Ride-sharing app Sidecar has spent its two-year life in the shadow of Uber, whose name has become synonymous with traditional taxi substitutes. Today, though, the service has officially relaunched, with an eye towards getting drivers to compete for customers by offering a personal touch. Its new iOS and Android apps ask drivers to create more detailed profiles that will make them stand out, complete with pictures and notes about themselves or car "amenities" like phone chargers or free water. They can also set their own fees per ride, and users will pick specific drivers, sorting by things like price, proximity, and quality of car — if you want a nice vehicle, you might be willing to pay more. You can also "favorite" drivers, who will then show up at the top of your list if they're online and in the area.
Along with releasing new versions of its iOS and Android apps, Sidecar has announced that it's received funding from major investor Union Square Ventures. In a blog post, USV partner Fred Wilson described the new app as an Etsy to Uber's Amazon. While Uber is generally aimed at full-time taxi drivers, Sidecar has always focused on ordinary drivers who want to pick up some extra cash. At one point, it called the prices these drivers set "donations," but now they're just flat fees, although they're fixed and helpfully easy to see.
An Etsy to Uber's Amazon?
Over its rise to prominence, Uber has made some unpopular decisions. It's implemented a surge pricing system that raises prices when there's high demand, used underhanded tactics to get an edge on competing services, and dodged responsibility when Uber drivers are involved in crashes or other altercations. Wilson and Sidecar are promising an experience that's less efficient but friendlier. "The human touch means allowing riders to see the drivers in app and choose the one they most want to ride with," writes Wilson. "The human touch means giving the rider a real fixed price instead of some multiplier that goes up whenever you most need a ride."

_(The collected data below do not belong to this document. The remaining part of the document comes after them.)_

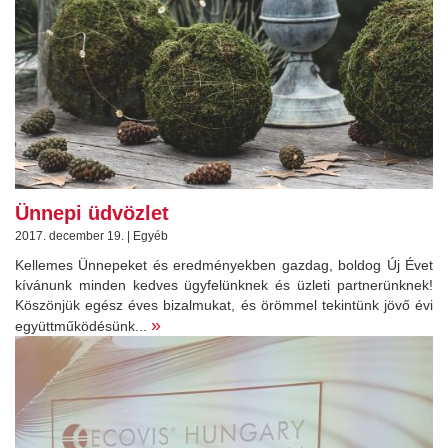
Ünnepi üdvözlet
2017. december 19. | Egyéb
Kellemes Ünnepeket és eredményekben gazdag, boldog Új Évet
kívánunk minden kedves ügyfelünknek és üzleti partnerünknek!
Köszönjük egész éves bizalmukat, és örömmel tekintünk jövő évi
»
együttműködésünk...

Sidecar launched in 2012, and it's currently available in Los Angeles, San Diego, the Bay Area, Seattle, Chicago, Boston, Charlotte, and Washington, DC. It may be less abrasive than Uber, but it's still been dinged for operating a ride service without state approval in Austin, Los Angeles, and other major markets. That may be changing, however. Last year, California became the first state to create official regulations for ride-sharing apps, and cities like New York are testing the waters for transportation startups despite opposition from existing taxi and limousine services.